Лион Фейхтвангер - Изгнание
Дело в том, что Визенер скупал в Германии ценные произведения современной живописи; при некотором художественном вкусе там нетрудно было найти много хорошего, ибо современные картины не были в чести у нацистов, как «дегенеративное искусство». Каждый раз, когда нацисты совершали какую-нибудь особенно вызывающую глупость, он дарил ей, словно в свое оправдание, но умалчивая о мотивах, одно из таких произведений.
Визенер выждал, пока слуга ушел.
— Этому Траутвейну легко, — сказал он. — Наши опять ведут себя по-идиотски, так что любому грошовому журналисту нетрудно стяжать лавры, нападая на них. — Ему хотелось бросить это замечание беспечным тоном, а прозвучало оно довольно угрюмо.
Мадам де Шасефьер взглянула на него. Его удлиненные губы кривились больше обычного, а подбородок, и без того не очень выразительный, казался еще более безвольным; мужественным Визенера в эту минуту нельзя было назвать, — он напоминал скорее надувшегося ребенка.
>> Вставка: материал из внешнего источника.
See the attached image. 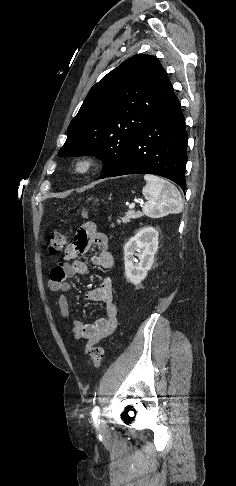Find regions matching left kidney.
Here are the masks:
<instances>
[{
    "mask_svg": "<svg viewBox=\"0 0 236 486\" xmlns=\"http://www.w3.org/2000/svg\"><path fill=\"white\" fill-rule=\"evenodd\" d=\"M158 243V231L153 227H145L125 244V276L129 282L138 285L145 279L154 262Z\"/></svg>",
    "mask_w": 236,
    "mask_h": 486,
    "instance_id": "obj_1",
    "label": "left kidney"
}]
</instances>
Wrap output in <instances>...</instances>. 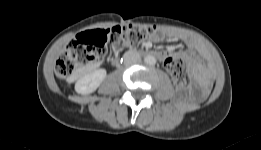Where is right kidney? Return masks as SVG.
<instances>
[{
	"label": "right kidney",
	"instance_id": "right-kidney-1",
	"mask_svg": "<svg viewBox=\"0 0 261 150\" xmlns=\"http://www.w3.org/2000/svg\"><path fill=\"white\" fill-rule=\"evenodd\" d=\"M105 69H97L82 76L75 84V90L79 94L94 92L106 77Z\"/></svg>",
	"mask_w": 261,
	"mask_h": 150
}]
</instances>
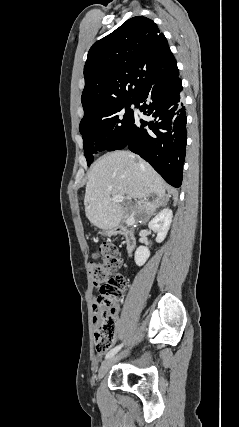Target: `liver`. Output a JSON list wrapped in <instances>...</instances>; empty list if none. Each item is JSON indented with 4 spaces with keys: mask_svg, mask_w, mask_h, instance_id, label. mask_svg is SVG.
Here are the masks:
<instances>
[{
    "mask_svg": "<svg viewBox=\"0 0 239 427\" xmlns=\"http://www.w3.org/2000/svg\"><path fill=\"white\" fill-rule=\"evenodd\" d=\"M139 199L136 209H127L112 197ZM155 196L153 202H144ZM165 183L161 176L144 160L129 151H115L100 157L89 170L84 198L85 213L96 227L111 230L132 212L145 210L151 216L164 205Z\"/></svg>",
    "mask_w": 239,
    "mask_h": 427,
    "instance_id": "liver-1",
    "label": "liver"
}]
</instances>
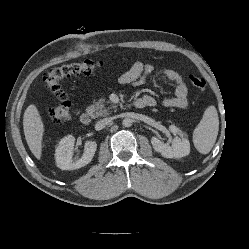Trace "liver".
<instances>
[{
    "label": "liver",
    "mask_w": 249,
    "mask_h": 249,
    "mask_svg": "<svg viewBox=\"0 0 249 249\" xmlns=\"http://www.w3.org/2000/svg\"><path fill=\"white\" fill-rule=\"evenodd\" d=\"M23 129L30 151L37 159H41L44 124L34 104L29 105L24 112Z\"/></svg>",
    "instance_id": "obj_1"
}]
</instances>
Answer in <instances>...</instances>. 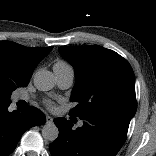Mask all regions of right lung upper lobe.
<instances>
[{
	"instance_id": "cb5924a9",
	"label": "right lung upper lobe",
	"mask_w": 156,
	"mask_h": 156,
	"mask_svg": "<svg viewBox=\"0 0 156 156\" xmlns=\"http://www.w3.org/2000/svg\"><path fill=\"white\" fill-rule=\"evenodd\" d=\"M52 48H28L11 41H0V86L28 85L35 67Z\"/></svg>"
}]
</instances>
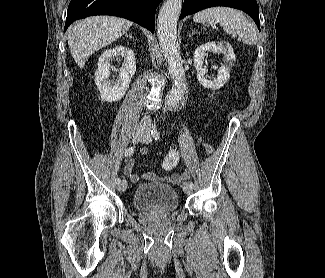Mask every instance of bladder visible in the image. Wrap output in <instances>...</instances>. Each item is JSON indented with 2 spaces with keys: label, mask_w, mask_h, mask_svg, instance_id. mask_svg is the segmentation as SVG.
I'll return each mask as SVG.
<instances>
[{
  "label": "bladder",
  "mask_w": 325,
  "mask_h": 278,
  "mask_svg": "<svg viewBox=\"0 0 325 278\" xmlns=\"http://www.w3.org/2000/svg\"><path fill=\"white\" fill-rule=\"evenodd\" d=\"M133 205L144 212H173L179 207V199L174 187L159 182H147L137 186Z\"/></svg>",
  "instance_id": "31cf9c89"
}]
</instances>
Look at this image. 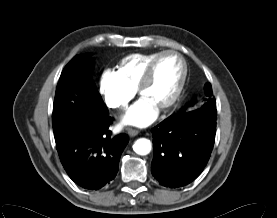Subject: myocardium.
Segmentation results:
<instances>
[{
	"label": "myocardium",
	"mask_w": 277,
	"mask_h": 218,
	"mask_svg": "<svg viewBox=\"0 0 277 218\" xmlns=\"http://www.w3.org/2000/svg\"><path fill=\"white\" fill-rule=\"evenodd\" d=\"M167 55H174L180 60V62L182 64V73H181V77H180L178 86L176 87L171 98L166 103H164L161 107H159L161 110H165V109L172 107L179 100V98L182 94V91L185 87V83H186L187 75H188V65H187V62H186V59L184 58V56L181 53L174 51V50H165V51L159 52L148 64V66L144 72V75L138 85V92L140 94H142L143 90L149 85V83L151 82V80L154 76L156 65L158 64L160 59H162L163 57H165Z\"/></svg>",
	"instance_id": "1"
}]
</instances>
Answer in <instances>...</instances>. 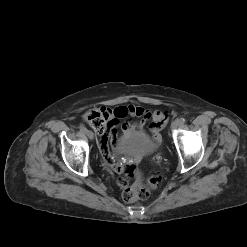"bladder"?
<instances>
[{
    "label": "bladder",
    "mask_w": 247,
    "mask_h": 247,
    "mask_svg": "<svg viewBox=\"0 0 247 247\" xmlns=\"http://www.w3.org/2000/svg\"><path fill=\"white\" fill-rule=\"evenodd\" d=\"M117 149L123 154L151 152L153 146L149 137L141 130H132L125 133L118 141Z\"/></svg>",
    "instance_id": "bladder-1"
}]
</instances>
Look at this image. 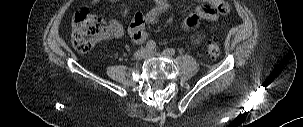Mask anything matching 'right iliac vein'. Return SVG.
<instances>
[{"mask_svg":"<svg viewBox=\"0 0 303 127\" xmlns=\"http://www.w3.org/2000/svg\"><path fill=\"white\" fill-rule=\"evenodd\" d=\"M147 54H148V50L145 48H142L136 52L135 56L138 59H144L147 57Z\"/></svg>","mask_w":303,"mask_h":127,"instance_id":"right-iliac-vein-1","label":"right iliac vein"}]
</instances>
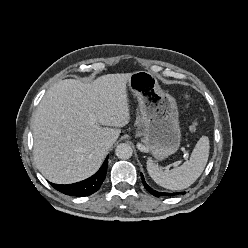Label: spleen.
Returning a JSON list of instances; mask_svg holds the SVG:
<instances>
[{
  "mask_svg": "<svg viewBox=\"0 0 248 248\" xmlns=\"http://www.w3.org/2000/svg\"><path fill=\"white\" fill-rule=\"evenodd\" d=\"M209 139L202 136L189 160L172 170H164L151 159L147 160L150 177L160 186L170 190H182L191 186L202 174L209 157Z\"/></svg>",
  "mask_w": 248,
  "mask_h": 248,
  "instance_id": "spleen-1",
  "label": "spleen"
}]
</instances>
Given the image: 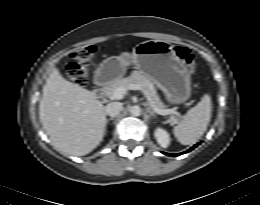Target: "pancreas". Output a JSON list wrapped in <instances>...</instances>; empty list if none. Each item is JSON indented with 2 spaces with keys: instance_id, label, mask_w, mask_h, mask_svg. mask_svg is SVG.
Listing matches in <instances>:
<instances>
[{
  "instance_id": "1",
  "label": "pancreas",
  "mask_w": 260,
  "mask_h": 205,
  "mask_svg": "<svg viewBox=\"0 0 260 205\" xmlns=\"http://www.w3.org/2000/svg\"><path fill=\"white\" fill-rule=\"evenodd\" d=\"M130 84L141 85L148 93L154 105L159 109L166 110V106L160 100L151 79L140 71H133L130 76L112 82L110 86L104 90V93L107 97L112 98V95L117 88H127Z\"/></svg>"
}]
</instances>
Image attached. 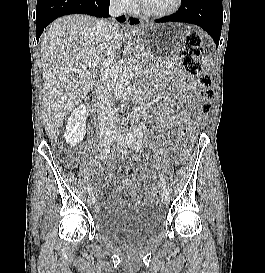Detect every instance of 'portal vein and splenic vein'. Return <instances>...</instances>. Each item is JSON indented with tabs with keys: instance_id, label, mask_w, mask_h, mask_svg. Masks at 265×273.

Если бы ее подруга Мари-Клод увидела его сейчас, ей было бы еще труднее понять, почему Леа до сих пор поддерживает с ним дружбу. Еще в ту пору, когда нацисты только пришли к власти, Мари-Клод была крайне удивлена, как это Леа, гордившаяся тем, что в ее жилах есть капля еврейской крови, не порвала с представителем «Вейстдейче цейтунг».
— Грошовый журналист? — сказала она. — Я нахожу, что у Траутвейна свой собственный голос и звучит он не плохо. Перейро говорил мне, что он, кроме того, и талантливый музыкант.
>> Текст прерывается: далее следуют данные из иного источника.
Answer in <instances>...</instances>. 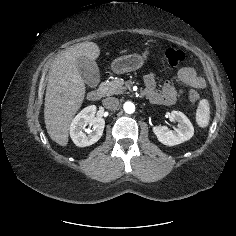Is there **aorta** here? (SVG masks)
Returning a JSON list of instances; mask_svg holds the SVG:
<instances>
[{"mask_svg":"<svg viewBox=\"0 0 236 236\" xmlns=\"http://www.w3.org/2000/svg\"><path fill=\"white\" fill-rule=\"evenodd\" d=\"M124 111L128 114L134 113L135 111V105L134 103L127 101L123 105Z\"/></svg>","mask_w":236,"mask_h":236,"instance_id":"1","label":"aorta"}]
</instances>
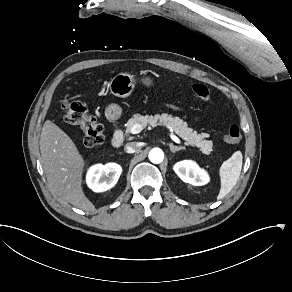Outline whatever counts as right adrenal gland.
<instances>
[{"mask_svg":"<svg viewBox=\"0 0 292 292\" xmlns=\"http://www.w3.org/2000/svg\"><path fill=\"white\" fill-rule=\"evenodd\" d=\"M118 154H119V155H122V154H124V153H123V152H119Z\"/></svg>","mask_w":292,"mask_h":292,"instance_id":"1","label":"right adrenal gland"}]
</instances>
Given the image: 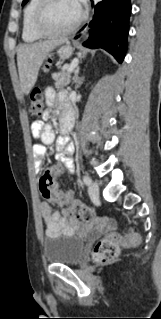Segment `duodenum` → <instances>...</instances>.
<instances>
[{"label": "duodenum", "mask_w": 161, "mask_h": 319, "mask_svg": "<svg viewBox=\"0 0 161 319\" xmlns=\"http://www.w3.org/2000/svg\"><path fill=\"white\" fill-rule=\"evenodd\" d=\"M73 124L71 119L64 118L61 123V130L63 134H68L72 130Z\"/></svg>", "instance_id": "obj_1"}]
</instances>
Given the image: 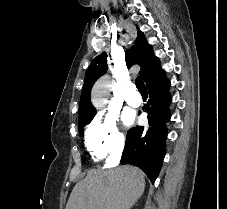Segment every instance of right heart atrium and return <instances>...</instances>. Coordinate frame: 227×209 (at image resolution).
Wrapping results in <instances>:
<instances>
[{
	"instance_id": "1",
	"label": "right heart atrium",
	"mask_w": 227,
	"mask_h": 209,
	"mask_svg": "<svg viewBox=\"0 0 227 209\" xmlns=\"http://www.w3.org/2000/svg\"><path fill=\"white\" fill-rule=\"evenodd\" d=\"M124 137L112 117H96L85 130V146L94 160L119 153Z\"/></svg>"
}]
</instances>
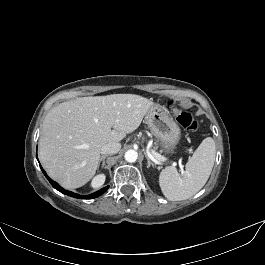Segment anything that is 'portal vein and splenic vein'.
Returning a JSON list of instances; mask_svg holds the SVG:
<instances>
[{"instance_id":"obj_1","label":"portal vein and splenic vein","mask_w":265,"mask_h":265,"mask_svg":"<svg viewBox=\"0 0 265 265\" xmlns=\"http://www.w3.org/2000/svg\"><path fill=\"white\" fill-rule=\"evenodd\" d=\"M151 153H152V155H153L155 158H157L158 160H162V161H164V158H163L160 154H158L157 152L152 151ZM179 166H180V170H181V172H184L183 165L180 164Z\"/></svg>"}]
</instances>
— Возможно, — раздраженно ответил Визенер и пожал плечами. Что с ним сегодня? Весь день он неправильно на все реагирует. Обычно он понимает шутку и не обижается, если Леа его немножко поддразнивает, напротив, эта легкая ирония даже нравится ему. Как досадно, что он так неуклюже и грубо ответил ей. Она сидела, стройная, женственная, ее матовое лицо выражало удивление, но, видимо, этот эпизод забавлял ее.
— Однако грошовая статья Траутвейна, очевидно, произвела на вас впечатление, Эрих, — сказала она.
Он ни за что не желал признать, что именно статья Траутвейна испортила ему настроение, и стал распространяться о том, как трудно иметь дело с берлинскими правителями. Этот наглый и жалкий ответ на швейцарскую ноту. Леа и не представляет себе, как трудно бывает исправлять то, что напортят эти всемогущие ослы.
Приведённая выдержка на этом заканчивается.